Russell Martin Slams Dramatic Homer To Push Pittsburgh Pirates Past Brewers
By Matt Gajtka
Sep 19, 2014; Pittsburgh, PA, USA; Pittsburgh Pirates catcher Russell Martin (55) reacts as he rounds the bases after hitting a three run home run against the Milwaukee Brewers during the eighth inning at PNC Park. The Pirates won 3-2. Mandatory Credit: Charles LeClaire-USA TODAY Sports
The Milwaukee Brewers have had a difficult month, but Russell Martin may have finally put them out of their misery.
The Pirates’ charismatic catcher added yet another clutch moment to his collection in the eighth inning Friday night, pounding a go-ahead three-run homer to erase a 2-0 deficit. About 20 minutes later, the Bucs prevailed by a 4-2 count, finally winning five in a row for the first time all season.
Martin’s 11th home run of the season turned around a game that looked bleak after Yovani Gallardo summoned seven scoreless innings against a Pittsburgh offense that has been mashing lately. Fortunately, the Pirates (83-70) did a good enough job running up Gallardo’s pitch count that the right-hander hit the bench after throwing 114.
That brought on Jonathan Broxton, who had already blown a pair of saves against the Bucs this year as a member of the Reds. This time he was wearing blue, but the results were the same. After Starling Marte reached on an infield hit, Andrew McCutchen struck out, but Neil Walker lined a single to bring up Martin for a pivotal at-bat.

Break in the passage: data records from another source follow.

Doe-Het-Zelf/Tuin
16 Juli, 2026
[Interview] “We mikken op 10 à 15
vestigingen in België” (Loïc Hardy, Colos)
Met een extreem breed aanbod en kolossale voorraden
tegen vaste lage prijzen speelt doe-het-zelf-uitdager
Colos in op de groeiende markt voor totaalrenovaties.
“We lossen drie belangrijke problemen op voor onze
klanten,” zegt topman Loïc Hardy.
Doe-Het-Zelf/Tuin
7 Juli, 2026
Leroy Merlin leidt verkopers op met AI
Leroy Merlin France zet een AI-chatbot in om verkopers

As he has often this year, Martin came through. The bearded one lifted a center-cut fastball from the burly Broxton into the first row of seats in the right-center grandstand. A sold-out PNC Park erupted, as did Martin, who pumped his fist and pounded his chest while feverishly rounding the bases.

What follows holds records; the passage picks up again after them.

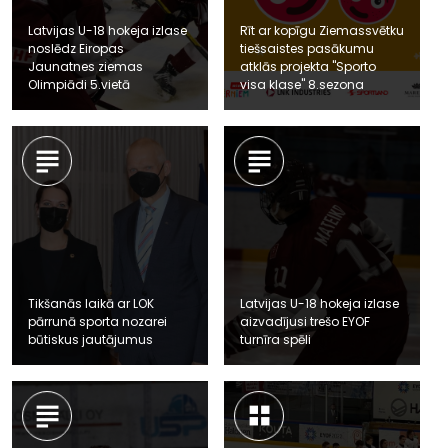
Latvijas U-18 hokeja izlase
Rīt ar kopīgu Ziemassvētku
noslēdz Eiropas
tiešsaistes pasākumu
Jaunatnes ziemas
atklās projekta "Sporto
Olimpiādi 5.vietā
visa klase" 8.sezona
Tikšanās laikā ar LOK
Latvijas U-18 hokeja izlase
pārrunā sporta nozarei
aizvadījusi trešo EYOF
būtiskus jautājumus
turnīra spēli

The Pirates weren’t done, even after that adrenaline rush. Travis Snider singled to chase Broxton, then pinch-hitters Andrew Lambo and Ike Davis slapped consecutive hits off hard-throwing Jeremy Jeffress to get a fourth run across.
The cushion was nice, but it proved unnecessary when Mark Melancon worked a routine ninth to earn his 31st save. One more roar from the crowd signaled yet another Pirates victory, their 12th in 14 games.
More importantly, the comeback pushed the Brewers 4 1/2 games behind the Bucs for the National League’s final playoff spot with two games left in this weekend showdown. The Pirates’ magic number to clinch a playoff berth shrunk to five with nine games to play, and they trail San Francisco by a single game for the top wild-card position.
The Brewers (79-75) were trying to rebound from an extra-inning loss Thursday night in St. Louis, one in which they also held a 2-0 lead in the eighth, but they suffered another setback in a September full of them. The one-time NL Central leaders fell seven behind the first-place Cardinals and appear headed for an idle October.
Gallardo did all he could to raise the Milwaukee’s hopes, working the corners of the plate and changing speeds expertly on his way to 11 strikeouts. Jonathan Lucroy drove in Ryan Braun with an RBI single in the first inning off Pirates starter Jeff Locke, then Rickie Weeks grew the margin to two with a line-drive homer in the fifth.
But Locke was at his pitch-to-contact best for most of the night, getting through seven frames on just 82 pitches. He fanned three and walked none, following up Gerrit Cole‘s zero-walk outing the previous evening against Boston. John Holdzkom came on in the eighth, dodging a two-out free pass to toss another shutout inning.
The Pirates piled up 11 hits, with six coming in the eighth. McCutchen and Snider were the lone multi-hit men on the night, with McCutchen earning his ninth triple in the first inning.
Pittsburgh, now a season-high 13 games above .500, can shove Milwaukee even closer to formal elimination with a win Saturday. Edinson Volquez squares off against the Brewers’ Matt Garza.